I'm experimenting with project structures for my current research. I used to use two distinct projects for the same research:

  • One project (A) for the actual analyses, manuscript, data, etc.
  • Another project (B) built as an R package for ad-hoc helper functions used in project A.

I've recently read about research compendiums, which seem to be a better alternative to keep everything related to the same research in one place.

I've a few questions regarding non-standard directory/file names and renv/DESCRIPTION's imports.

1:

My project has a scripts/ (for analyses) and data/ (for raw and processed data sets) directories. data/ contains .parquet files (locally) and a README.md (to keep the project structure on GitHub since I don't commit data to the GitHub repo).

This makes R CMD Check unhappy, either because of unexpected directory names (e.g. scripts) or unallowed file formats in data/.

Is there any recommended way to handle this? E.g., should I simply ignore CMD check warnings in this case? Or should I put the data sets in a custom directory, e.g. _data/, which will only generate a note as opposed to a warning? Or maybe put every non-standard directories/files below inst/?

2:

I use the DESCRIPTION Imports field to specify the required packages both for the analyses and helper functions.

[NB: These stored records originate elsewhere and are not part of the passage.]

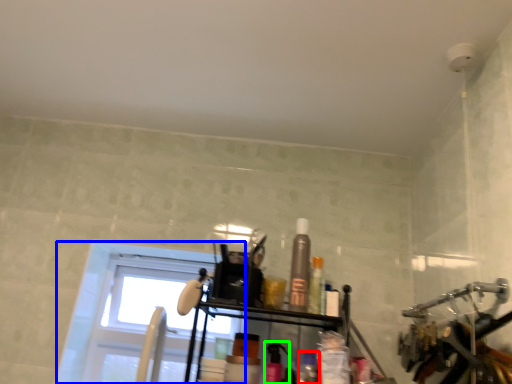 Question: Which object is the farthest from toiletry (highlighted by a red box)? Choose among these: window (highlighted by a blue box) or toiletry (highlighted by a green box).

Choices:
 (A) window
 (B) toiletry

Answer: (A) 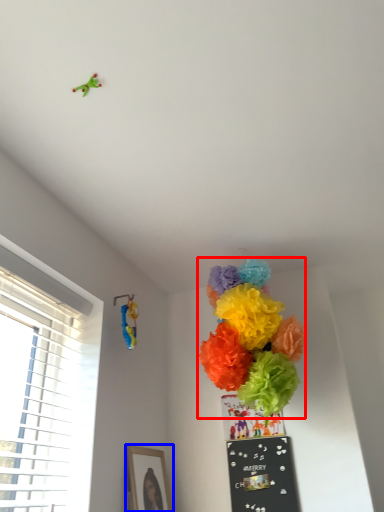 Question: Among these objects, which one is farthest to the camera, flower (highlighted by a red box) or picture frame (highlighted by a blue box)?

Choices:
 (A) flower
 (B) picture frame

Answer: (B)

Some of these packages are only required to run the analyses or render the manuscript. Having packages not used in files below R/ also generates a R CMD Check note which I should probably just ignore.

But out of curiosity, is it preferable to use Imports only for packages helper functions depend on, and renv for the rest? Or keep everything in Imports and use renv on top of it?

Note that I'll most likely rely on devtools::load_all() rather than install and load the project as an actual package to use helper functions.